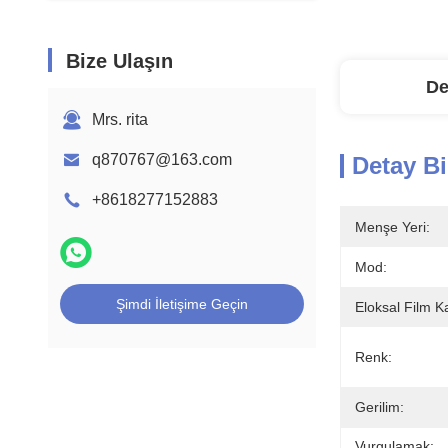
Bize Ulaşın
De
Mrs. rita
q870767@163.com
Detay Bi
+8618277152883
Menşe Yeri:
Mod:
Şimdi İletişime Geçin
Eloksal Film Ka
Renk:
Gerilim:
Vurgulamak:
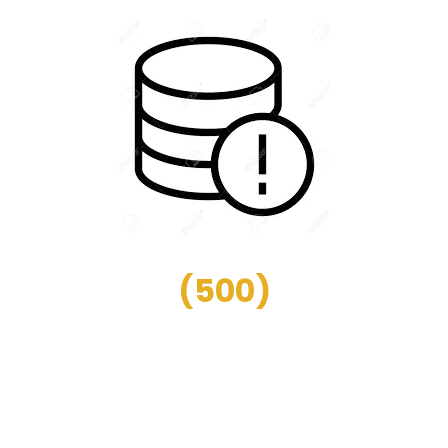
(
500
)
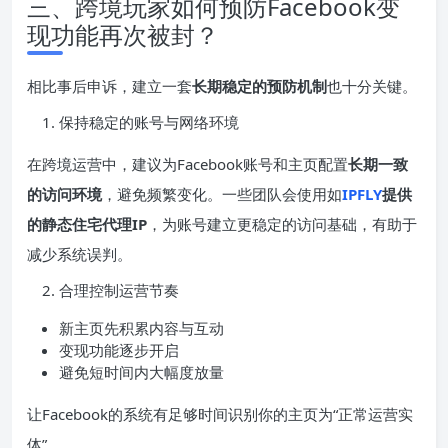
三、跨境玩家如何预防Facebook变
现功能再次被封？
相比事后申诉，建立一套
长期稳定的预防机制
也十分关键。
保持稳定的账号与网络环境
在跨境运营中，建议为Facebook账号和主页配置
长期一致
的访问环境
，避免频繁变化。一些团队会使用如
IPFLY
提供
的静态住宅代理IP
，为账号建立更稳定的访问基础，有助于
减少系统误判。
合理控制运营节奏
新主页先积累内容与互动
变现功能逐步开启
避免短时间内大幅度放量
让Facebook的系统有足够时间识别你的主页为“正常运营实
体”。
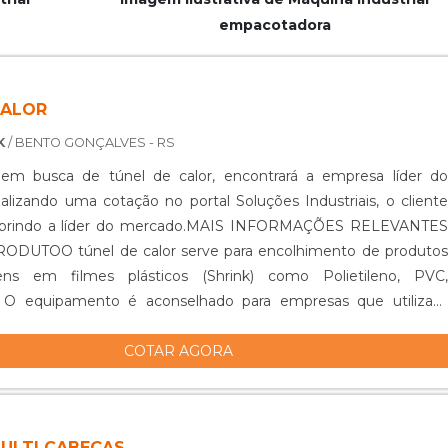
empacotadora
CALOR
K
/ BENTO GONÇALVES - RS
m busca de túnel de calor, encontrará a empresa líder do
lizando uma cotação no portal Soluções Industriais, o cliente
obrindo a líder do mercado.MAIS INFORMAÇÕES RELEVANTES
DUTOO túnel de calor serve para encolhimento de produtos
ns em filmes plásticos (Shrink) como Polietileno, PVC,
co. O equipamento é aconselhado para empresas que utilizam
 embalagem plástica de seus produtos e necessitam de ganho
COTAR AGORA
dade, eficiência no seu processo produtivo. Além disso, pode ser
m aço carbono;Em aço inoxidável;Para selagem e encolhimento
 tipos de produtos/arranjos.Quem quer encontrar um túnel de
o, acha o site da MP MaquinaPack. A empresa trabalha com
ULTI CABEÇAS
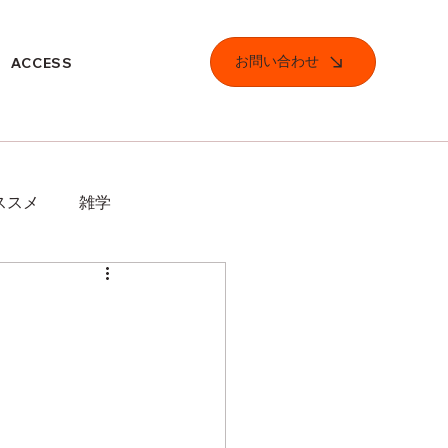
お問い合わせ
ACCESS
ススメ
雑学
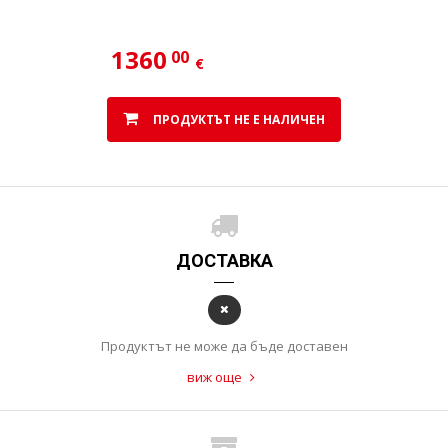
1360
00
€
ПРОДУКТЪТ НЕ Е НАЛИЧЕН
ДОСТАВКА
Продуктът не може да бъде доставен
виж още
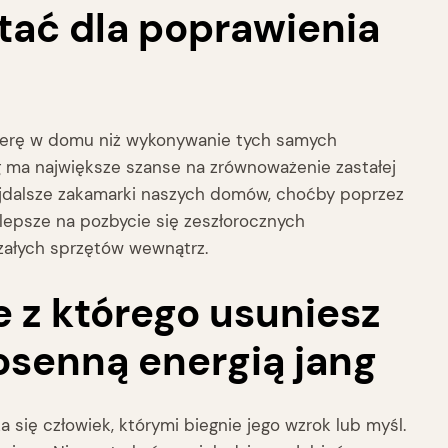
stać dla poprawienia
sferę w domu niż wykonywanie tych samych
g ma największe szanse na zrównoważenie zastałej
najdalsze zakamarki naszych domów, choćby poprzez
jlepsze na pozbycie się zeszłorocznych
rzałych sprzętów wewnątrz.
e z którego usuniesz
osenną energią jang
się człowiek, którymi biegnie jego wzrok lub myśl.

=======

## WHAT YOU NEED TO DO
With the pictures removed, the entries above should be transcribed exactly.

## RESPONSE BELOW
Bize Ulaşın
De
Mrs. rita
q870767@163.com
Detay Bi
+8618277152883
Menşe Yeri:
Mod:
Şimdi İletişime Geçin
Eloksal Film Ka
Renk:
Gerilim:
Vurgulamak:
(
500
)
三、跨境玩家如何预防Facebook变
现功能再次被封？
相比事后申诉，建立一套
长期稳定的预防机制
也十分关键。
保持稳定的账号与网络环境
在跨境运营中，建议为Facebook账号和主页配置
长期一致
的访问环境
，避免频繁变化。一些团队会使用如
IPFLY
提供
的静态住宅代理IP
，为账号建立更稳定的访问基础，有助于
减少系统误判。
合理控制运营节奏
新主页先积累内容与互动
变现功能逐步开启
避免短时间内大幅度放量
让Facebook的系统有足够时间识别你的主页为“正常运营实
体”。
empacotadora
CALOR
K
/ BENTO GONÇALVES - RS
m busca de túnel de calor, encontrará a empresa líder do
lizando uma cotação no portal Soluções Industriais, o cliente
obrindo a líder do mercado.MAIS INFORMAÇÕES RELEVANTES
DUTOO túnel de calor serve para encolhimento de produtos
ns em filmes plásticos (Shrink) como Polietileno, PVC,
co. O equipamento é aconselhado para empresas que utilizam
 embalagem plástica de seus produtos e necessitam de ganho
COTAR AGORA
dade, eficiência no seu processo produtivo. Além disso, pode ser
m aço carbono;Em aço inoxidável;Para selagem e encolhimento
 tipos de produtos/arranjos.Quem quer encontrar um túnel de
o, acha o site da MP MaquinaPack. A empresa trabalha com
ULTI CABEÇAS
お問い合わせ
ACCESS
ススメ
雑学
1360
00
€
ПРОДУКТЪТ НЕ Е НАЛИЧЕН
ДОСТАВКА
Продуктът не може да бъде доставен
виж още
stać dla poprawienia
sferę w domu niż wykonywanie tych samych
g ma największe szanse na zrównoważenie zastałej
najdalsze zakamarki naszych domów, choćby poprzez
jlepsze na pozbycie się zeszłorocznych
rzałych sprzętów wewnątrz.
e z którego usuniesz
osenną energią jang
się człowiek, którymi biegnie jego wzrok lub myśl.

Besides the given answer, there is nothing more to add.